▶ Work instruction:
Each line from the one containing "Find all labels, buttons, inputs, and" through the last line of the data below is to be written out verbatim, and nothing more.

[Dataset entries]
**********

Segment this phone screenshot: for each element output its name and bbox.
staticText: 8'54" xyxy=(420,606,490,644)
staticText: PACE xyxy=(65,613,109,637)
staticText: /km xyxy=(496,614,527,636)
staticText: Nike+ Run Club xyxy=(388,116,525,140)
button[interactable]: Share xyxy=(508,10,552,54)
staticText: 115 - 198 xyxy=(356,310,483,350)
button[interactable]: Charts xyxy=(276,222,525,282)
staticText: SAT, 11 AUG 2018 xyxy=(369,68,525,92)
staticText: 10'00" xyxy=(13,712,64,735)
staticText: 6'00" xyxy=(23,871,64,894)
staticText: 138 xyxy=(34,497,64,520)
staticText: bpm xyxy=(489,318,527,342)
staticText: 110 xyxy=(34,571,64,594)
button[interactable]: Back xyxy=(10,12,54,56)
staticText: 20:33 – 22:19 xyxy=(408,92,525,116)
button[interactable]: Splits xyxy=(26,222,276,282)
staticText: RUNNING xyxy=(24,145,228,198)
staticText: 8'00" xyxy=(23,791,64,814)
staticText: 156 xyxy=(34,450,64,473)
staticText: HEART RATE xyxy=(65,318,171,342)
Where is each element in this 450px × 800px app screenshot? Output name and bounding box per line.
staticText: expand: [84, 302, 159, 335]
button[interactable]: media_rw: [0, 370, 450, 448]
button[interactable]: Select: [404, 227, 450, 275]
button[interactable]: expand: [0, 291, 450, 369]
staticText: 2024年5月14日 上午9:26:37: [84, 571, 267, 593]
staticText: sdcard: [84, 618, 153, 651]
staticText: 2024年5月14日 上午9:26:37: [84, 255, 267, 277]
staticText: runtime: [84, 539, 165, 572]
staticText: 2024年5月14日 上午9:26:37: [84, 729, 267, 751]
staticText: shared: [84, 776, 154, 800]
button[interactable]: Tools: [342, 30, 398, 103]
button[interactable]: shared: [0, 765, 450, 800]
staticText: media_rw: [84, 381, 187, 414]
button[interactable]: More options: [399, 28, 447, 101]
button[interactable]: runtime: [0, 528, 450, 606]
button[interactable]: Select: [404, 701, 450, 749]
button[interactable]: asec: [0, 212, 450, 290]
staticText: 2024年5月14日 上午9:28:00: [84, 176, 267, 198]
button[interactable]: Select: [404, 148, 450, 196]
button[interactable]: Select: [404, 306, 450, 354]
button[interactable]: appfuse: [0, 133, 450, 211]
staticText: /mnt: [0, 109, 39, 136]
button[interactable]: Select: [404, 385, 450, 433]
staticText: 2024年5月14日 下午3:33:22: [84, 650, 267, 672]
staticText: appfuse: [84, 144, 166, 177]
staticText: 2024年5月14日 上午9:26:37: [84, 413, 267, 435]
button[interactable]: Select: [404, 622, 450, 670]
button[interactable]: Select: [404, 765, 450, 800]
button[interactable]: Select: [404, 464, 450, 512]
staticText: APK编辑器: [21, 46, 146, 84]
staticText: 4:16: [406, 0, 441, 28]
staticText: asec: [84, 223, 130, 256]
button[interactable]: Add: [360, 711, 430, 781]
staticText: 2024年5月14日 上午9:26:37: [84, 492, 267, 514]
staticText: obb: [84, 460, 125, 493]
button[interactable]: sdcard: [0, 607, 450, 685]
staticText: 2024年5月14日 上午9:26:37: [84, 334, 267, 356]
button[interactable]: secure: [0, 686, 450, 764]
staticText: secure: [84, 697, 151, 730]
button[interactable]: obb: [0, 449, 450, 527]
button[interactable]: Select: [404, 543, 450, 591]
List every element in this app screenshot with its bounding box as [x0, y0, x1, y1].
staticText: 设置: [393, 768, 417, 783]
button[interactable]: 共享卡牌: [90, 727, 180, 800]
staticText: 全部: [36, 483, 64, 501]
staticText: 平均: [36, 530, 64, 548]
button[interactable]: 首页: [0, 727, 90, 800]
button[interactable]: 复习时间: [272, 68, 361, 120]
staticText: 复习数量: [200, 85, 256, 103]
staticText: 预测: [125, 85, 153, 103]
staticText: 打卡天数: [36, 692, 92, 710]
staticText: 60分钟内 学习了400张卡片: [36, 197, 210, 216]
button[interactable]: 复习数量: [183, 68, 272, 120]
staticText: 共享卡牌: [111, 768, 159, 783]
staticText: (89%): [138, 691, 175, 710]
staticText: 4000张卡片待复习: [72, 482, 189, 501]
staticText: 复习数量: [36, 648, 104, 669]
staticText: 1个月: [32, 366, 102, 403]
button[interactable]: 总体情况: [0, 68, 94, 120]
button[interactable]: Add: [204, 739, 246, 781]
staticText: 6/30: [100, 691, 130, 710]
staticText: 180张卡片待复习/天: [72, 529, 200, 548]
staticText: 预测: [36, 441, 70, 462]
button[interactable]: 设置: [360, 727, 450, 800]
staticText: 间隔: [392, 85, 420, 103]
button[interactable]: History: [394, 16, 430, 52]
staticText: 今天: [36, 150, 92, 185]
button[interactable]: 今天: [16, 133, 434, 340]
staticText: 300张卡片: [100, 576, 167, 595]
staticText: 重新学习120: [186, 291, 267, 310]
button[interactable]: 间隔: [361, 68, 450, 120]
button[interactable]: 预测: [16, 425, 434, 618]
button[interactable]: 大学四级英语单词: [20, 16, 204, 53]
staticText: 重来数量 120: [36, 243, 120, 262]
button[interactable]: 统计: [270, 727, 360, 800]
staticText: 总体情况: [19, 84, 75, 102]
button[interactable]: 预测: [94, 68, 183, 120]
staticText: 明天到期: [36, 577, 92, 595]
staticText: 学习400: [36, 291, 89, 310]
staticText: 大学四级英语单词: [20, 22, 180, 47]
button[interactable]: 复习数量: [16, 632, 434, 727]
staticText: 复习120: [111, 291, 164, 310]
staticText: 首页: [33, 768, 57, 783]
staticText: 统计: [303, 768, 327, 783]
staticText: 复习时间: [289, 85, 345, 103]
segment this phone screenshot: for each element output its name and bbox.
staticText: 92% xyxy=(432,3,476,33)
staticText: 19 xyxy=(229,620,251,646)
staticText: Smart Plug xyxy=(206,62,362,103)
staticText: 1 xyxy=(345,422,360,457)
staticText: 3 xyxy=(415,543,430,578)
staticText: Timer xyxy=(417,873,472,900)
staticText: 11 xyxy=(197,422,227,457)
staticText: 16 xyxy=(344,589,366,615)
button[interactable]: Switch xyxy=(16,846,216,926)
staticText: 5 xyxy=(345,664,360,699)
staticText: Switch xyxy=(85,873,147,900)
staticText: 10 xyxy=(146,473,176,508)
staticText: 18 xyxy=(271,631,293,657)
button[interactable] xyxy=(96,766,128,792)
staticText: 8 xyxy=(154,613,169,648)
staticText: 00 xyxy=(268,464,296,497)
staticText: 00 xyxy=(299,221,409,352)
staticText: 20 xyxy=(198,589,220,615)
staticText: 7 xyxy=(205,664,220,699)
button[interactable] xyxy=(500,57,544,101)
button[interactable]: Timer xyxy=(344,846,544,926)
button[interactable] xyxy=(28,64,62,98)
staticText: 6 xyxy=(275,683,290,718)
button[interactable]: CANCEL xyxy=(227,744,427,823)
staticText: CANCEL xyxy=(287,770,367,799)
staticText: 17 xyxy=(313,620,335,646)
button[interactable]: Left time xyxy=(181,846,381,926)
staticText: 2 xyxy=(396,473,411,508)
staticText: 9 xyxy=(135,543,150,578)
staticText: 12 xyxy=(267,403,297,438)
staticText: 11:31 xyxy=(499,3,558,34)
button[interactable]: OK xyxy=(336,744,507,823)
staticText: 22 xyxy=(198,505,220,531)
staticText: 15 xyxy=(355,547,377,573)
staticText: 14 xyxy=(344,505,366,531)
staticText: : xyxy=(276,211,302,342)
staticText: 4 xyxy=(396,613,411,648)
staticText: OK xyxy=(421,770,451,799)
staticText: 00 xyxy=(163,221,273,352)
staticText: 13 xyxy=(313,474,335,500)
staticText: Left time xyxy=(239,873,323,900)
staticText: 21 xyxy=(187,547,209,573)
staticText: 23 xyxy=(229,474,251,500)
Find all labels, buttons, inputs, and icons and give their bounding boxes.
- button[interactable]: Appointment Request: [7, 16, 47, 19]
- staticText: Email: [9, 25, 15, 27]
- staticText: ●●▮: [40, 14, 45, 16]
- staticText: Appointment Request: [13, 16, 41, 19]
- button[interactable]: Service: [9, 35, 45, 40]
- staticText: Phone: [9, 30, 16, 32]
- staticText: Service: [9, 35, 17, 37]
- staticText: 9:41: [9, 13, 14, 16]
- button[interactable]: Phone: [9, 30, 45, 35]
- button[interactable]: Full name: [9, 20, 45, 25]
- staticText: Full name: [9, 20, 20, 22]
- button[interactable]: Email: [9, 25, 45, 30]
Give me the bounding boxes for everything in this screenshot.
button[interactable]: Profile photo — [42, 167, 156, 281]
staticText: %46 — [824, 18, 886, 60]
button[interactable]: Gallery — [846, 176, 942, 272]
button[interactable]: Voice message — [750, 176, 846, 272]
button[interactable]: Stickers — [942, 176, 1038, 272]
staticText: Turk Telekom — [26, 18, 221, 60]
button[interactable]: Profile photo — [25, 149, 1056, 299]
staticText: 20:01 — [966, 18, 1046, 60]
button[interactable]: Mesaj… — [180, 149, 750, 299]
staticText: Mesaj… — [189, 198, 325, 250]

**********

▶ Response below:
Find all labels, buttons, inputs, and icons and give their bounding boxes.
- button[interactable]: Appointment Request: [7, 16, 47, 19]
- staticText: Email: [9, 25, 15, 27]
- staticText: ●●▮: [40, 14, 45, 16]
- staticText: Appointment Request: [13, 16, 41, 19]
- button[interactable]: Service: [9, 35, 45, 40]
- staticText: Phone: [9, 30, 16, 32]
- staticText: Service: [9, 35, 17, 37]
- staticText: 9:41: [9, 13, 14, 16]
- button[interactable]: Phone: [9, 30, 45, 35]
- button[interactable]: Full name: [9, 20, 45, 25]
- staticText: Full name: [9, 20, 20, 22]
- button[interactable]: Email: [9, 25, 45, 30]
Give me the bounding boxes for everything in this screenshot.
button[interactable]: Profile photo — [42, 167, 156, 281]
staticText: %46 — [824, 18, 886, 60]
button[interactable]: Gallery — [846, 176, 942, 272]
button[interactable]: Voice message — [750, 176, 846, 272]
button[interactable]: Stickers — [942, 176, 1038, 272]
staticText: Turk Telekom — [26, 18, 221, 60]
button[interactable]: Profile photo — [25, 149, 1056, 299]
staticText: 20:01 — [966, 18, 1046, 60]
button[interactable]: Mesaj… — [180, 149, 750, 299]
staticText: Mesaj… — [189, 198, 325, 250]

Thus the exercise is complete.